◆ **WHAT YOU ARE ASKED TO DO**:
Pick out all lines in the listing holding the string "ΝΙΚΕΛ" and copy them.

⟨

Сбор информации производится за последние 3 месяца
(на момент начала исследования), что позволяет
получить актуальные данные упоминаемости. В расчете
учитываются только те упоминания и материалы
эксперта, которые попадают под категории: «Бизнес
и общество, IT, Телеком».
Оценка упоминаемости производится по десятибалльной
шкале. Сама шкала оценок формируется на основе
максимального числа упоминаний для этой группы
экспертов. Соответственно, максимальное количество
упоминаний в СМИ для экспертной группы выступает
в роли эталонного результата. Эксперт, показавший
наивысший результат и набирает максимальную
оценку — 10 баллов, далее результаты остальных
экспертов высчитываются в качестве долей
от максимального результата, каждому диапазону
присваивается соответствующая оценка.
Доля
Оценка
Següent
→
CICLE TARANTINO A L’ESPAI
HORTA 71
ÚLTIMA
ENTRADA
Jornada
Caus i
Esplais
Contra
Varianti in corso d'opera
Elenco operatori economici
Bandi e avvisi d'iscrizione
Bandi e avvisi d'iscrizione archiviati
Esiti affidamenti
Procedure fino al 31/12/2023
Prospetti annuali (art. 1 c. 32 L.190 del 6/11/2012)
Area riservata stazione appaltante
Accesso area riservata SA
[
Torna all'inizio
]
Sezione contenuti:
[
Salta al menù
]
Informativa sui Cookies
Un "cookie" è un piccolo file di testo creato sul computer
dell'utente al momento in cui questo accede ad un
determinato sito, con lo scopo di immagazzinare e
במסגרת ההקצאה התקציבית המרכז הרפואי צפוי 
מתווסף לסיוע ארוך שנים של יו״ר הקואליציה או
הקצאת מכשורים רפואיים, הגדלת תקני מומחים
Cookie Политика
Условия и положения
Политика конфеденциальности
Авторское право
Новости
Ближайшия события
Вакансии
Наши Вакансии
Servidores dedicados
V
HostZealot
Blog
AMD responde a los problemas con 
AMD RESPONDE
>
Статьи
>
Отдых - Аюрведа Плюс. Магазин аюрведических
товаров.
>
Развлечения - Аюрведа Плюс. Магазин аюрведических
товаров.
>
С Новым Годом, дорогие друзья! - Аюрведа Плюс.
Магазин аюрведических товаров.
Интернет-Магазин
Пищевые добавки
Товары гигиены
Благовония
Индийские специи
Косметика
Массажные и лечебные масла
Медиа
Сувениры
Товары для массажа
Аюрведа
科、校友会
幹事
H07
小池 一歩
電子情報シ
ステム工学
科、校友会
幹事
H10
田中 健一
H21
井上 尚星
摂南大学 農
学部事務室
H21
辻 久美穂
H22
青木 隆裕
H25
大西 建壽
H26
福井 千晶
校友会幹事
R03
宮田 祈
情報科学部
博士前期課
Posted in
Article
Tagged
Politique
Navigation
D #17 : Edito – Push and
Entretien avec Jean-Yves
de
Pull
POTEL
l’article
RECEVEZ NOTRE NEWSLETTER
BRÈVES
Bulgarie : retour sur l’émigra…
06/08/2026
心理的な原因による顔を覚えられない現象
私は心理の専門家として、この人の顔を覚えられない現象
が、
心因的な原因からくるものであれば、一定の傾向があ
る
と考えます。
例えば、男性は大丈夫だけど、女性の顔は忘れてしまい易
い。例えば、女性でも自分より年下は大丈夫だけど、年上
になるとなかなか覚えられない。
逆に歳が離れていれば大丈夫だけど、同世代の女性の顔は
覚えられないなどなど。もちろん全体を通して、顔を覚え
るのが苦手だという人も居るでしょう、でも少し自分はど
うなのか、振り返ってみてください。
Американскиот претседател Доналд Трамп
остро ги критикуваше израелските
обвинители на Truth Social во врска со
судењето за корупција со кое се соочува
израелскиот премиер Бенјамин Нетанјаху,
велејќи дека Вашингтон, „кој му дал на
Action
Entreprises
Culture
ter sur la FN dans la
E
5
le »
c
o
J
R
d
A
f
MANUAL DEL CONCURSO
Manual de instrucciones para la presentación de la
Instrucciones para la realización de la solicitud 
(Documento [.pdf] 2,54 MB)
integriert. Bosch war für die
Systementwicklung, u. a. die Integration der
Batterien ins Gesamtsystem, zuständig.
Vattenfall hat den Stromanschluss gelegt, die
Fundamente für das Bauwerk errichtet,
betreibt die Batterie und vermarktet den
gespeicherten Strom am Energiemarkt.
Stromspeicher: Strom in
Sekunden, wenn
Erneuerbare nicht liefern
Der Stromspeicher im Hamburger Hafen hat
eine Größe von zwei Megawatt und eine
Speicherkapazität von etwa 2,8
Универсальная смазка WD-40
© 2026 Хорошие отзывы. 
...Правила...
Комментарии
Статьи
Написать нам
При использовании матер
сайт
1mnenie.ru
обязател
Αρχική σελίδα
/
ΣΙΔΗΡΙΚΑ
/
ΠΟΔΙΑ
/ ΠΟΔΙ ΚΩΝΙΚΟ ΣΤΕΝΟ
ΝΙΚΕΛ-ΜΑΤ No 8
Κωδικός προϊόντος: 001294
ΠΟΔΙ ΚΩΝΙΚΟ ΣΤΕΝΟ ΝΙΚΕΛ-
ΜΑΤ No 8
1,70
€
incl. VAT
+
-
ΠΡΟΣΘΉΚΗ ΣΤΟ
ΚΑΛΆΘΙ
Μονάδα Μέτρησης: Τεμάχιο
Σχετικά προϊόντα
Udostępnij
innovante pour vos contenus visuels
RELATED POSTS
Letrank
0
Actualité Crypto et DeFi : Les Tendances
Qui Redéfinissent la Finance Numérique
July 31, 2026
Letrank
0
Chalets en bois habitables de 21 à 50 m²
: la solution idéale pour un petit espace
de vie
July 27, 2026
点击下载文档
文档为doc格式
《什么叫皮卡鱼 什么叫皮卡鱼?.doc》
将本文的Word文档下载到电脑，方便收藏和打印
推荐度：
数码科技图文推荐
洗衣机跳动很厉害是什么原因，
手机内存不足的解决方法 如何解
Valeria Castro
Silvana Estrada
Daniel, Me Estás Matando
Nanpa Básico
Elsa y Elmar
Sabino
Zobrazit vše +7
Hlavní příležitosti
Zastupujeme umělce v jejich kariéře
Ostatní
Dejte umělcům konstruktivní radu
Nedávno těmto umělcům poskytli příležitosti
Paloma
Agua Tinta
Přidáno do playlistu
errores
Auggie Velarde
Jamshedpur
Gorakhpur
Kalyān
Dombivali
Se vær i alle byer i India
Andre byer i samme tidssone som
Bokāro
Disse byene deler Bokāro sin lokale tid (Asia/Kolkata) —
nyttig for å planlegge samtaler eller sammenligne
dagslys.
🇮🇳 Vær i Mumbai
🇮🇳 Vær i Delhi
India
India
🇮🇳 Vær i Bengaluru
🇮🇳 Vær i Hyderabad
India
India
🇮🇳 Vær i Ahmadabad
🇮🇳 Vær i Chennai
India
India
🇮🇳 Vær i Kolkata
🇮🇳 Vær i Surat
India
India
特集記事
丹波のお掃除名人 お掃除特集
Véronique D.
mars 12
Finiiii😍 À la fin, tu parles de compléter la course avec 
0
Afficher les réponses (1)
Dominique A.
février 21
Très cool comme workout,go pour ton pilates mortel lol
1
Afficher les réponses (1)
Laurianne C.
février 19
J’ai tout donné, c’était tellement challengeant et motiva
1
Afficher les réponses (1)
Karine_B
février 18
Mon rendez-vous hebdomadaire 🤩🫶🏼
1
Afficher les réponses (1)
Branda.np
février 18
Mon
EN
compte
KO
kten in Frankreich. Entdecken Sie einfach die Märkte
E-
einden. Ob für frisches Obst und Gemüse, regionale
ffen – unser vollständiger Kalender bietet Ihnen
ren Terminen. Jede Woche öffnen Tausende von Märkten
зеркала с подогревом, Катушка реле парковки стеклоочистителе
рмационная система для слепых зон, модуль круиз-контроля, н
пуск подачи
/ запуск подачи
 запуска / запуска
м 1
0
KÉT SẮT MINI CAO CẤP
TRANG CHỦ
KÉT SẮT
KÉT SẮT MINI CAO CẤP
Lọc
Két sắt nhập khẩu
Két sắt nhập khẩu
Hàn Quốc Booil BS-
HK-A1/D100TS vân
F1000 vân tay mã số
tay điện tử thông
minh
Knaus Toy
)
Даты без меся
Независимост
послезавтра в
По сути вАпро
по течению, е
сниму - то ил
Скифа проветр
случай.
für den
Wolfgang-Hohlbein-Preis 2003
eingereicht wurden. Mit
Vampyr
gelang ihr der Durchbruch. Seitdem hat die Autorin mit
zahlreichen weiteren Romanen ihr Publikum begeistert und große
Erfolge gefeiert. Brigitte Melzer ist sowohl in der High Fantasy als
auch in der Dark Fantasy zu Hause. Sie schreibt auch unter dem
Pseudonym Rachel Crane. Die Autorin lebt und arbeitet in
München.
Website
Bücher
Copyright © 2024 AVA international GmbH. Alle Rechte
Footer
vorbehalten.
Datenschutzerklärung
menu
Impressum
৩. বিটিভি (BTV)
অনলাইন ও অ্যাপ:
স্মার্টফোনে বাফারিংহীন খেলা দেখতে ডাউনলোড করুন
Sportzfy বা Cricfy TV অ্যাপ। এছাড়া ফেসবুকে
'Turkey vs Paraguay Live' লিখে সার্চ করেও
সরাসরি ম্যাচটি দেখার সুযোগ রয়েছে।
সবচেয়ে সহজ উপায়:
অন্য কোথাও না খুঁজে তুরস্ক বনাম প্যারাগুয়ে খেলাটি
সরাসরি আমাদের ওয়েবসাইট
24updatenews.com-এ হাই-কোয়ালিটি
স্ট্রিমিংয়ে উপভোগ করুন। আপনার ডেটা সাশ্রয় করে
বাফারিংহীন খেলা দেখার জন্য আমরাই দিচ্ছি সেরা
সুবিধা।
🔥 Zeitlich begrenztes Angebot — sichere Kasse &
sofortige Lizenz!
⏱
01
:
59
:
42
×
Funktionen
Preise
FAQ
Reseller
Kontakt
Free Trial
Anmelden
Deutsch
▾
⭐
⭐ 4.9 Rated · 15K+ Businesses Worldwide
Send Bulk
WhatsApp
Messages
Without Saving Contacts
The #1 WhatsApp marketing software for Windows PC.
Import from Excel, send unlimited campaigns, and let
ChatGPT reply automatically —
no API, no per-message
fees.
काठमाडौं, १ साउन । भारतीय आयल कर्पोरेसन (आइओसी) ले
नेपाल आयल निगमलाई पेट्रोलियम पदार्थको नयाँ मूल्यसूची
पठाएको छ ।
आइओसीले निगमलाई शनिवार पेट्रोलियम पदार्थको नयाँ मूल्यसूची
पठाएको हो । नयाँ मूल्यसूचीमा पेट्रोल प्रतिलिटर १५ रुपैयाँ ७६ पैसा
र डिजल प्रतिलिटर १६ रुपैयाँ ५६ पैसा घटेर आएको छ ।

⟩

◆ **RESPONSE AREA**:
ΝΙΚΕΛ-ΜΑΤ No 8
ΠΟΔΙ ΚΩΝΙΚΟ ΣΤΕΝΟ ΝΙΚΕΛ-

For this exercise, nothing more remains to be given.